*** Opening of Input ***

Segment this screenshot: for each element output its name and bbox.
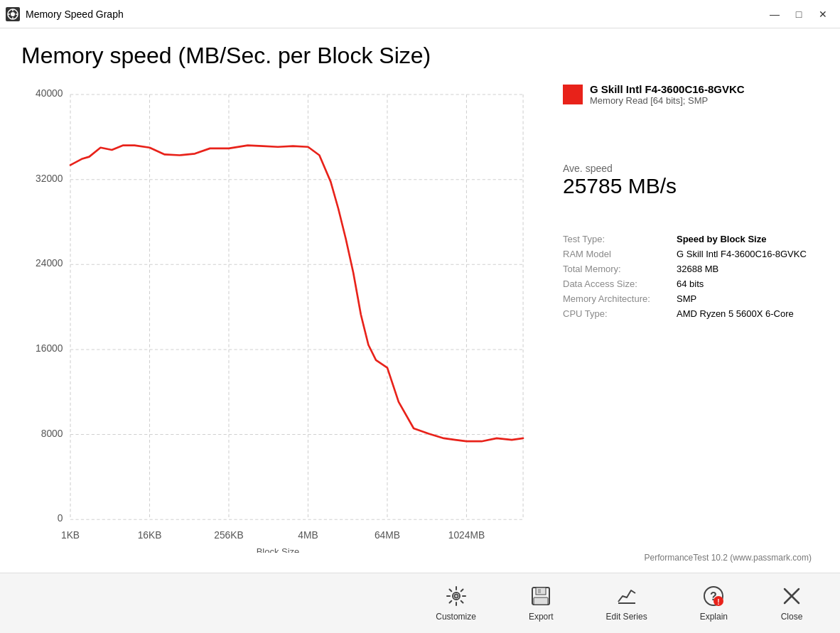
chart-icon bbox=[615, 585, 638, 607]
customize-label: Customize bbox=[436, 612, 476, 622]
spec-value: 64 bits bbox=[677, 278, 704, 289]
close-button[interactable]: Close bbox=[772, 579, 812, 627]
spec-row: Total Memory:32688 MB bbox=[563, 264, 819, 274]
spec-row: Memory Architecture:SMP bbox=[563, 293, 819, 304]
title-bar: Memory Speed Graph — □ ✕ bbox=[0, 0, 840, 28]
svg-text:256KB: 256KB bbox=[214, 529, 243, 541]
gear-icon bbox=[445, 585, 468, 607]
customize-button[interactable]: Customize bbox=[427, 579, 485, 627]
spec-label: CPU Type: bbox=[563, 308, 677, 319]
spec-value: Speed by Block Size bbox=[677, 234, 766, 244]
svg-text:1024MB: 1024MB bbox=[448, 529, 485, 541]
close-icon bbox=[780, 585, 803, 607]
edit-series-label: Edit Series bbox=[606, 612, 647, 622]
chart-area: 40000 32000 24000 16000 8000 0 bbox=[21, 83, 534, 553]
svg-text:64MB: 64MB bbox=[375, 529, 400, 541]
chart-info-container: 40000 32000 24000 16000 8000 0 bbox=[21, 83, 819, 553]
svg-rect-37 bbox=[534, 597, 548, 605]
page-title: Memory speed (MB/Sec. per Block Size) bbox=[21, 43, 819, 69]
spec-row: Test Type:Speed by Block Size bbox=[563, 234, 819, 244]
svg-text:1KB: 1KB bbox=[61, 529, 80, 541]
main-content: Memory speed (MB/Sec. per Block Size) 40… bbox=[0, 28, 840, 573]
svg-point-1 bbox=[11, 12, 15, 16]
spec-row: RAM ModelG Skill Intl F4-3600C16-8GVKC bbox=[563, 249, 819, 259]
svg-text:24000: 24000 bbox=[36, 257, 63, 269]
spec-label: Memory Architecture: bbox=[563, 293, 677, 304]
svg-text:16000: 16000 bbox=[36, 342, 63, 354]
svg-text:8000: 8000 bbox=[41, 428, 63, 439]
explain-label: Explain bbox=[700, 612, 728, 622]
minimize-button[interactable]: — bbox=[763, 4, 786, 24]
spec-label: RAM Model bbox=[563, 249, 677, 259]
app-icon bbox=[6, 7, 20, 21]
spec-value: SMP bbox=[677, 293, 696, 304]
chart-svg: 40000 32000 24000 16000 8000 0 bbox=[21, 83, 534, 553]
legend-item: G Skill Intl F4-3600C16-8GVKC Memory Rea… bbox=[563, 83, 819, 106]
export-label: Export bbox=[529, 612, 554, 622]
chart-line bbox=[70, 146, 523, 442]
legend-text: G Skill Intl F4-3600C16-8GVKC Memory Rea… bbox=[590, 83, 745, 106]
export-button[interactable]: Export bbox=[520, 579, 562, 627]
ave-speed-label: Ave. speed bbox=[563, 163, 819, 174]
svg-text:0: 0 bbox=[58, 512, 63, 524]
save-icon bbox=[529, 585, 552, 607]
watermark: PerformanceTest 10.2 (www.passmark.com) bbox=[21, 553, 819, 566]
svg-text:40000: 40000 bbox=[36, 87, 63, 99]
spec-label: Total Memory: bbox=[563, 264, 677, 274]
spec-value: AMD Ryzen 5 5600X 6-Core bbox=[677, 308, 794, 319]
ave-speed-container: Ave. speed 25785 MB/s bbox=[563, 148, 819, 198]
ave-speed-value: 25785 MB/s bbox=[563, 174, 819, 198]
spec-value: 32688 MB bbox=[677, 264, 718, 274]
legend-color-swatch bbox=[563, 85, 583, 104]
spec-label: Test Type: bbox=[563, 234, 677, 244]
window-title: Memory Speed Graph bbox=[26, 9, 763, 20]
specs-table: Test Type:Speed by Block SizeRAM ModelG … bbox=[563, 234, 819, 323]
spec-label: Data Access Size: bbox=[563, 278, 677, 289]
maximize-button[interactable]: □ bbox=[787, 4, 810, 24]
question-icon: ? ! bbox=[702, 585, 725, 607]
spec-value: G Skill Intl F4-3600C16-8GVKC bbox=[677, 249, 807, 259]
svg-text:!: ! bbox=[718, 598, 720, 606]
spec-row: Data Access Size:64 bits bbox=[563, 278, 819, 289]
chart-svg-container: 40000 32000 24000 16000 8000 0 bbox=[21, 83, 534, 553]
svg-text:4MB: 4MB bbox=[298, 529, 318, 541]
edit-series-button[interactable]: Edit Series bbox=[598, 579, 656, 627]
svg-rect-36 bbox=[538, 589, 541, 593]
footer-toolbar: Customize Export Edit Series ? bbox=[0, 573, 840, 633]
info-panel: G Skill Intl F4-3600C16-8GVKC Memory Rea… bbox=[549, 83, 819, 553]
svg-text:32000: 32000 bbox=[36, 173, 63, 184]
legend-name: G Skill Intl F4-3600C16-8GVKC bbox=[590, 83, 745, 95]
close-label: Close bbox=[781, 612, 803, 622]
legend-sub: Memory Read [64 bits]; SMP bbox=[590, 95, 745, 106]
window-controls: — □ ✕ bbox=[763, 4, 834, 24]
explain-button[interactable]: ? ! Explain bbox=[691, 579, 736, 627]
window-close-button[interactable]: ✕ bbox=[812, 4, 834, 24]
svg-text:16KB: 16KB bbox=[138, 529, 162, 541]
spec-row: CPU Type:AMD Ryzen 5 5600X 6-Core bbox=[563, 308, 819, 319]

*** Close of Input ***

= Task description =
Images stay out, but the rest of the data above must be repeated exactly.

= Output for this exercise =
Segment this screenshot: for each element output its name and bbox.
chart-icon bbox=[615, 585, 638, 607]
customize-label: Customize bbox=[436, 612, 476, 622]
spec-value: 64 bits bbox=[677, 278, 704, 289]
close-button[interactable]: Close bbox=[772, 579, 812, 627]
spec-row: Total Memory:32688 MB bbox=[563, 264, 819, 274]
spec-row: Memory Architecture:SMP bbox=[563, 293, 819, 304]
title-bar: Memory Speed Graph — □ ✕ bbox=[0, 0, 840, 28]
svg-text:256KB: 256KB bbox=[214, 529, 243, 541]
gear-icon bbox=[445, 585, 468, 607]
customize-button[interactable]: Customize bbox=[427, 579, 485, 627]
spec-label: CPU Type: bbox=[563, 308, 677, 319]
spec-value: Speed by Block Size bbox=[677, 234, 766, 244]
svg-text:1024MB: 1024MB bbox=[448, 529, 485, 541]
close-icon bbox=[780, 585, 803, 607]
edit-series-label: Edit Series bbox=[606, 612, 647, 622]
chart-area: 40000 32000 24000 16000 8000 0 bbox=[21, 83, 534, 553]
svg-text:64MB: 64MB bbox=[375, 529, 400, 541]
chart-info-container: 40000 32000 24000 16000 8000 0 bbox=[21, 83, 819, 553]
svg-rect-37 bbox=[534, 597, 548, 605]
page-title: Memory speed (MB/Sec. per Block Size) bbox=[21, 43, 819, 69]
spec-row: Test Type:Speed by Block Size bbox=[563, 234, 819, 244]
svg-text:1KB: 1KB bbox=[61, 529, 80, 541]
main-content: Memory speed (MB/Sec. per Block Size) 40… bbox=[0, 28, 840, 573]
svg-point-1 bbox=[11, 12, 15, 16]
spec-row: RAM ModelG Skill Intl F4-3600C16-8GVKC bbox=[563, 249, 819, 259]
svg-text:24000: 24000 bbox=[36, 257, 63, 269]
spec-label: Memory Architecture: bbox=[563, 293, 677, 304]
svg-text:16000: 16000 bbox=[36, 342, 63, 354]
svg-text:8000: 8000 bbox=[41, 428, 63, 439]
explain-label: Explain bbox=[700, 612, 728, 622]
minimize-button[interactable]: — bbox=[763, 4, 786, 24]
spec-label: RAM Model bbox=[563, 249, 677, 259]
app-icon bbox=[6, 7, 20, 21]
spec-value: SMP bbox=[677, 293, 696, 304]
chart-svg: 40000 32000 24000 16000 8000 0 bbox=[21, 83, 534, 553]
legend-item: G Skill Intl F4-3600C16-8GVKC Memory Rea… bbox=[563, 83, 819, 106]
export-label: Export bbox=[529, 612, 554, 622]
chart-line bbox=[70, 146, 523, 442]
legend-text: G Skill Intl F4-3600C16-8GVKC Memory Rea… bbox=[590, 83, 745, 106]
export-button[interactable]: Export bbox=[520, 579, 562, 627]
ave-speed-label: Ave. speed bbox=[563, 163, 819, 174]
svg-text:0: 0 bbox=[58, 512, 63, 524]
save-icon bbox=[529, 585, 552, 607]
watermark: PerformanceTest 10.2 (www.passmark.com) bbox=[21, 553, 819, 566]
svg-text:40000: 40000 bbox=[36, 87, 63, 99]
spec-label: Total Memory: bbox=[563, 264, 677, 274]
spec-value: AMD Ryzen 5 5600X 6-Core bbox=[677, 308, 794, 319]
ave-speed-container: Ave. speed 25785 MB/s bbox=[563, 148, 819, 198]
ave-speed-value: 25785 MB/s bbox=[563, 174, 819, 198]
spec-value: 32688 MB bbox=[677, 264, 718, 274]
legend-color-swatch bbox=[563, 85, 583, 104]
spec-label: Test Type: bbox=[563, 234, 677, 244]
window-title: Memory Speed Graph bbox=[26, 9, 763, 20]
specs-table: Test Type:Speed by Block SizeRAM ModelG … bbox=[563, 234, 819, 323]
spec-label: Data Access Size: bbox=[563, 278, 677, 289]
maximize-button[interactable]: □ bbox=[787, 4, 810, 24]
question-icon: ? ! bbox=[702, 585, 725, 607]
spec-value: G Skill Intl F4-3600C16-8GVKC bbox=[677, 249, 807, 259]
svg-text:!: ! bbox=[718, 598, 720, 606]
spec-row: Data Access Size:64 bits bbox=[563, 278, 819, 289]
chart-svg-container: 40000 32000 24000 16000 8000 0 bbox=[21, 83, 534, 553]
svg-text:4MB: 4MB bbox=[298, 529, 318, 541]
edit-series-button[interactable]: Edit Series bbox=[598, 579, 656, 627]
svg-rect-36 bbox=[538, 589, 541, 593]
footer-toolbar: Customize Export Edit Series ? bbox=[0, 573, 840, 633]
info-panel: G Skill Intl F4-3600C16-8GVKC Memory Rea… bbox=[549, 83, 819, 553]
svg-text:32000: 32000 bbox=[36, 173, 63, 184]
legend-name: G Skill Intl F4-3600C16-8GVKC bbox=[590, 83, 745, 95]
close-label: Close bbox=[781, 612, 803, 622]
legend-sub: Memory Read [64 bits]; SMP bbox=[590, 95, 745, 106]
window-controls: — □ ✕ bbox=[763, 4, 834, 24]
explain-button[interactable]: ? ! Explain bbox=[691, 579, 736, 627]
window-close-button[interactable]: ✕ bbox=[812, 4, 834, 24]
svg-text:16KB: 16KB bbox=[138, 529, 162, 541]
spec-row: CPU Type:AMD Ryzen 5 5600X 6-Core bbox=[563, 308, 819, 319]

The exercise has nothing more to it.